** Opening Source material block **
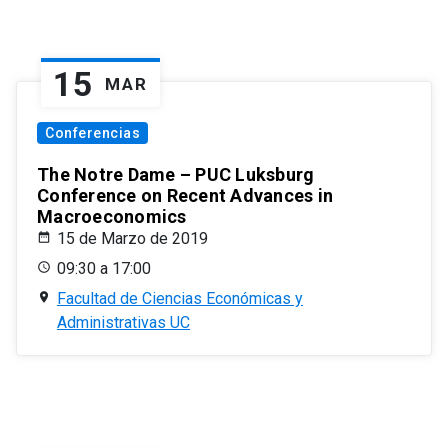
15
MAR
Conferencias
The Notre Dame – PUC Luksburg
Conference on Recent Advances in
Macroeconomics
15 de Marzo de 2019
09:30 a 17:00
Facultad de Ciencias Económicas y
Administrativas UC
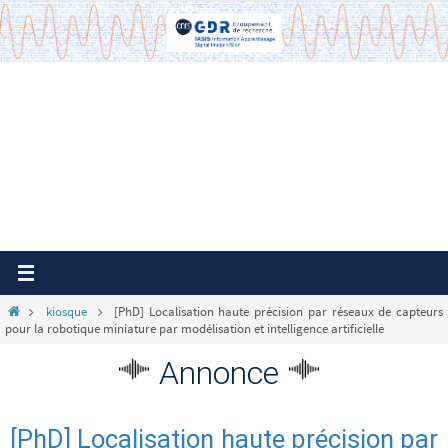
Passer
vers
le
contenu
Home
kiosque
[PhD] Localisation haute précision par réseaux de capteurs
pour la robotique miniature par modélisation et intelligence artificielle
Annonce
[PhD] Localisation haute précision par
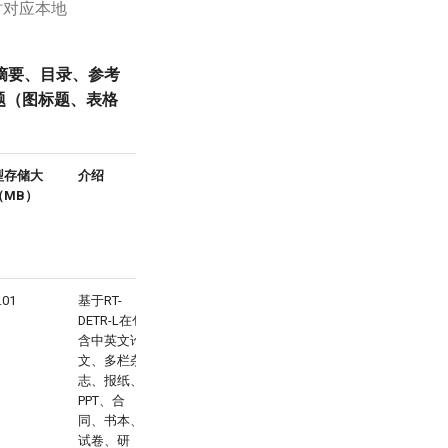
时对应本地
摘要、目录、参考
题（图标题、表格
型存储大
介绍
（MB）
.01
基于RT-
DETR-L在包
含中英文论
文、多栏杂
志、报纸、
PPT、合
同、书本、
试卷、研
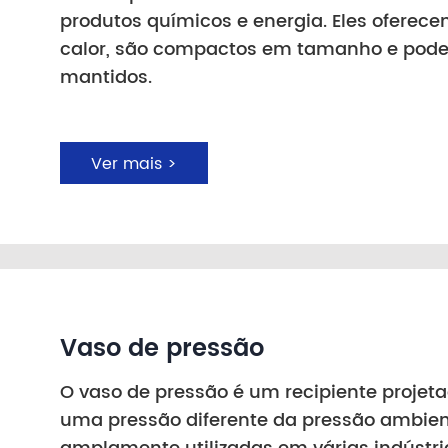
produtos químicos e energia. Eles oferece
calor, são compactos em tamanho e pode
mantidos.
Ver mais >
Vaso de pressão
O vaso de pressão é um recipiente projeta
uma pressão diferente da pressão ambie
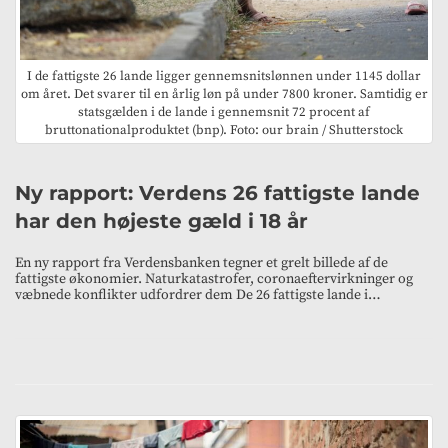
I de fattigste 26 lande ligger gennemsnitslønnen under 1145 dollar
om året. Det svarer til en årlig løn på under 7800 kroner. Samtidig er
statsgælden i de lande i gennemsnit 72 procent af
bruttonationalproduktet (bnp). Foto: our brain / Shutterstock
Ny rapport: Verdens 26 fattigste lande
har den højeste gæld i 18 år
En ny rapport fra Verdensbanken tegner et grelt billede af de
fattigste økonomier. Naturkatastrofer, coronaeftervirkninger og
væbnede konflikter udfordrer dem De 26 fattigste lande i…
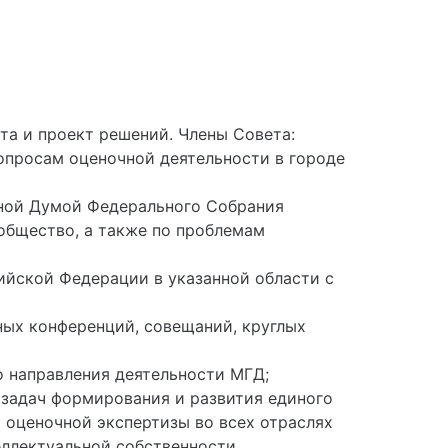
та и проект решений. Члены Совета:
опросам оценочной деятельности в городе
енной Думой Федерального Собрания
общество, а также по проблемам
ийской Федерации в указанной области с
ных конференций, совещаний, круглых
 направления деятельности МГД;
 задач формирования и развития единого
 оценочной экспертизы во всех отраслях
еллектуальной собственности,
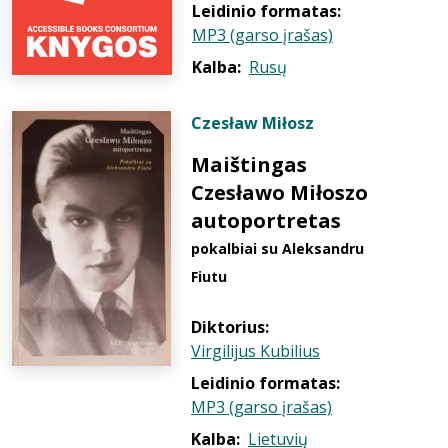
Leidinio formatas:
MP3 (garso įrašas)
Kalba:
Rusų
Czesław Miłosz
Maištingas
Czesławo Miłoszo
autoportretas
pokalbiai su Aleksandru
Fiutu
Diktorius:
Virgilijus Kubilius
Leidinio formatas:
MP3 (garso įrašas)
Kalba:
Lietuvių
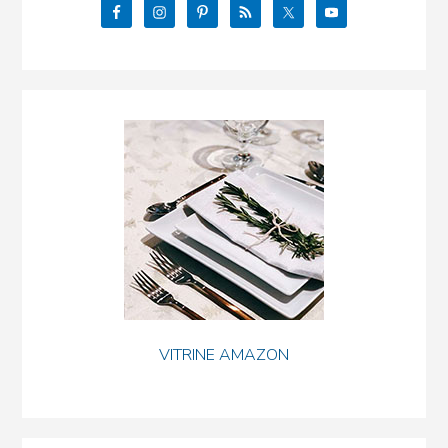
VITRINE AMAZON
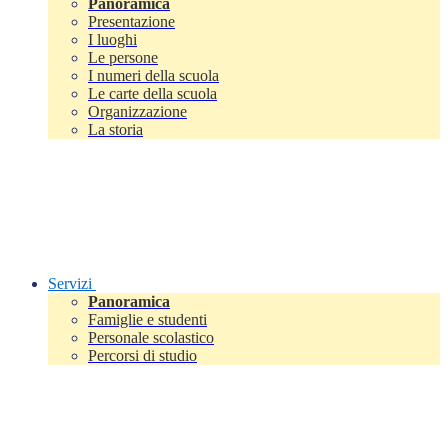
Panoramica
Presentazione
I luoghi
Le persone
I numeri della scuola
Le carte della scuola
Organizzazione
La storia
Servizi
Panoramica
Famiglie e studenti
Personale scolastico
Percorsi di studio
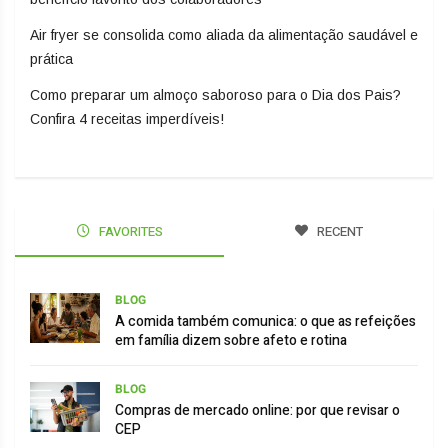
Air fryer se consolida como aliada da alimentação saudável e
prática
Como preparar um almoço saboroso para o Dia dos Pais?
Confira 4 receitas imperdíveis!
FAVORITES
RECENT
BLOG
A comida também comunica: o que as refeições
em família dizem sobre afeto e rotina
BLOG
Compras de mercado online: por que revisar o
CEP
** Closing Source material block **
◆ To do
Each line of the material goes into your copy unchanged, but no picture does.

◆ Written solution
15
MAR
Conferencias
The Notre Dame – PUC Luksburg
Conference on Recent Advances in
Macroeconomics
15 de Marzo de 2019
09:30 a 17:00
Facultad de Ciencias Económicas y
Administrativas UC
Passer
vers
le
contenu
Home
kiosque
[PhD] Localisation haute précision par réseaux de capteurs
pour la robotique miniature par modélisation et intelligence artificielle
Annonce
[PhD] Localisation haute précision par
时对应本地
摘要、目录、参考
题（图标题、表格
型存储大
介绍
（MB）
.01
基于RT-
DETR-L在包
含中英文论
文、多栏杂
志、报纸、
PPT、合
同、书本、
试卷、研
produtos químicos e energia. Eles oferece
calor, são compactos em tamanho e pode
mantidos.
Ver mais >
Vaso de pressão
O vaso de pressão é um recipiente projeta
uma pressão diferente da pressão ambie
I de fattigste 26 lande ligger gennemsnitslønnen under 1145 dollar
om året. Det svarer til en årlig løn på under 7800 kroner. Samtidig er
statsgælden i de lande i gennemsnit 72 procent af
bruttonationalproduktet (bnp). Foto: our brain / Shutterstock
Ny rapport: Verdens 26 fattigste lande
har den højeste gæld i 18 år
En ny rapport fra Verdensbanken tegner et grelt billede af de
fattigste økonomier. Naturkatastrofer, coronaeftervirkninger og
væbnede konflikter udfordrer dem De 26 fattigste lande i…
та и проект решений. Члены Совета:
опросам оценочной деятельности в городе
енной Думой Федерального Собрания
общество, а также по проблемам
ийской Федерации в указанной области с
ных конференций, совещаний, круглых
 направления деятельности МГД;
 задач формирования и развития единого
 оценочной экспертизы во всех отраслях
еллектуальной собственности,
Leidinio formatas:
MP3 (garso įrašas)
Kalba:
Rusų
Czesław Miłosz
Maištingas
Czesławo Miłoszo
autoportretas
pokalbiai su Aleksandru
Fiutu
Diktorius:
Virgilijus Kubilius
Leidinio formatas:
MP3 (garso įrašas)
Kalba:
Lietuvių
VITRINE AMAZON
Panoramica
Presentazione
I luoghi
Le persone
I numeri della scuola
Le carte della scuola
Organizzazione
La storia
Servizi
Panoramica
Famiglie e studenti
Personale scolastico
Percorsi di studio
Air fryer se consolida como aliada da alimentação saudável e
prática
Como preparar um almoço saboroso para o Dia dos Pais?
Confira 4 receitas imperdíveis!
FAVORITES
RECENT
BLOG
A comida também comunica: o que as refeições
em família dizem sobre afeto e rotina
BLOG
Compras de mercado online: por que revisar o
CEP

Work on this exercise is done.